St. Patrick's Catholic Church, Cedar, also known as Cedar Catholic Church, is a historic building located west of Churdan, Iowa, United States. It is a former parish church of the Diocese of Sioux City. The church was listed on the National Register of Historic Places in 1992. It has been reduced in status to an oratory.

==History==
The Cedar Creek area of Greene County, Iowa, was settled by Irish Catholics in the 1850s. Father Marsh from Fort Dodge said the first Mass in June 1863 in the home of Myles Fitzpatrick. Other missionary priests who served the area included Fathers Delaney, Concannon, Barry, McGrath, Mulvehill, O'Farrell, and Quirk. Fitzpatrick donated five acres of land for a church in 1872, and the lumber to build the building. It was the first Catholic church in Greene County. The white frame building with a bell tower was built by L. Isaac Ritchie. The first pastor assigned to the parish was the Rev. George Costello, who was the pastor at St. Patrick's Lohrville at the same time. Throughout its history, the parish was always a rural mission and never had a resident pastor. The parish was founded in the Diocese of Dubuque and became a parish of the Diocese of Sioux City when it was established in 1902.

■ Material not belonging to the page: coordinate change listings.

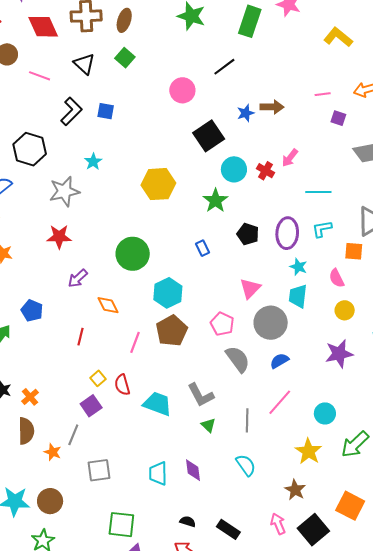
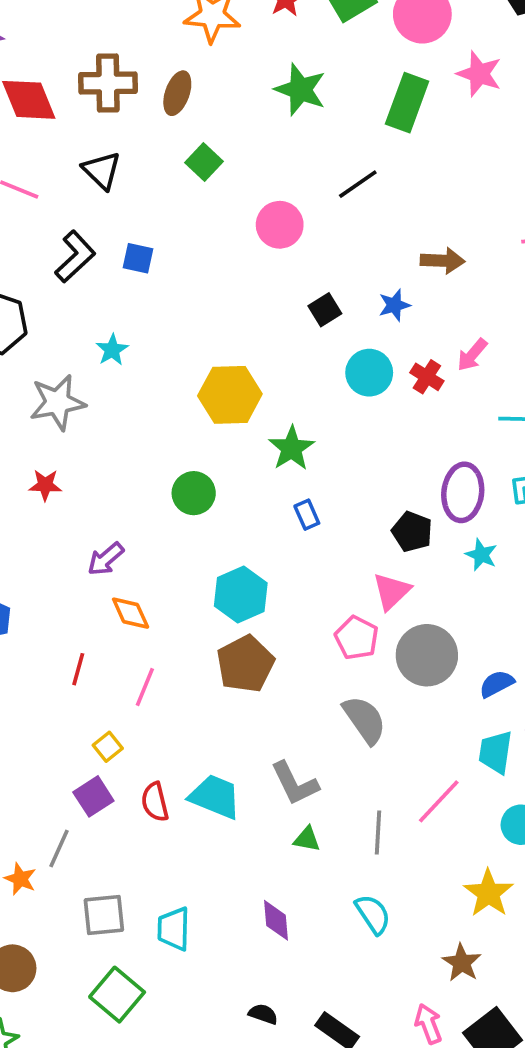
green square: (125, 58) -> (204, 162), moved
blue star: (246, 113) -> (394, 305), moved
black square: (209, 136) -> (325, 310), size x0.6
green star: (215, 201) -> (292, 448), moved
black pentagon: (248, 234) -> (412, 532), moved
red star: (59, 237) -> (45, 485), size x0.7
green circle: (133, 254) -> (194, 493), moved, size x0.7
purple arrow: (78, 278) -> (106, 559), moved
cyan trapezoid: (298, 296) -> (496, 752), moved
pink pentagon: (222, 324) -> (357, 638), moved
pink line: (135, 342) -> (145, 687), moved
blue semicircle: (279, 361) -> (497, 684), moved
red semicircle: (122, 385) -> (155, 802), moved
green triangle: (208, 425) -> (307, 839), turned -35
cyan trapezoid: (158, 473) -> (174, 929), moved
green square: (121, 525) -> (117, 995), moved, turned 32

The present church was built in 1915. It was designed by prominent Sioux City architect William LeBarthe Steele and built by C. F. Mayer of Humboldt at a cost of $24,000.00. The church was dedicated by Bishop Philip J. Garrigan of Sioux City, on November 7, 1915. Four years later on Sunday, June 15, 1919, the building caught fire and was reduced to a brick shell because there was nothing to battle the blaze. Because they had little money, the congregation was urged to merge with St. Columbkill's in Churdan. But they were determined to rebuild, and in the years following, the church was rebuilt using the old foundation and walls.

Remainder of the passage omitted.